[Record set]

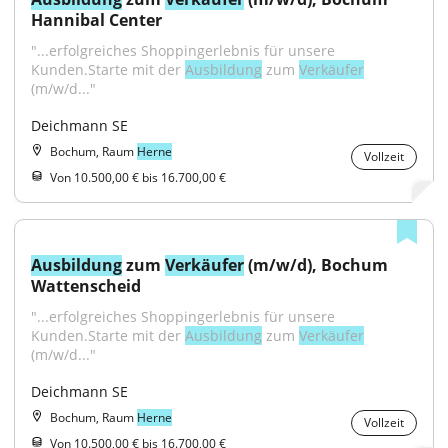
Hannibal Center
"...erfolgreiches Shoppingerlebnis für unsere 
Kunden.Starte mit der 
Ausbildung
 zum 
Verkäufer
(m/w/d..."
Deichmann SE
Bochum, Raum
Herne
Vollzeit
Von 10.500,00 € bis 16.700,00 €
Ausbildung
 zum 
Verkäufer
 (m/w/d), Bochum 
Wattenscheid
"...erfolgreiches Shoppingerlebnis für unsere 
Kunden.Starte mit der 
Ausbildung
 zum 
Verkäufer
(m/w/d..."
Deichmann SE
Bochum, Raum
Herne
Vollzeit
Von 10.500,00 € bis 16.700,00 €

[/Record set]

Work instructions
Return all of the entries exactly as written, but drop any pictures they hold.

Response to this task
Hannibal Center
"...erfolgreiches Shoppingerlebnis für unsere 
Kunden.Starte mit der 
Ausbildung
 zum 
Verkäufer
(m/w/d..."
Deichmann SE
Bochum, Raum
Herne
Vollzeit
Von 10.500,00 € bis 16.700,00 €
Ausbildung
 zum 
Verkäufer
 (m/w/d), Bochum 
Wattenscheid
"...erfolgreiches Shoppingerlebnis für unsere 
Kunden.Starte mit der 
Ausbildung
 zum 
Verkäufer
(m/w/d..."
Deichmann SE
Bochum, Raum
Herne
Vollzeit
Von 10.500,00 € bis 16.700,00 €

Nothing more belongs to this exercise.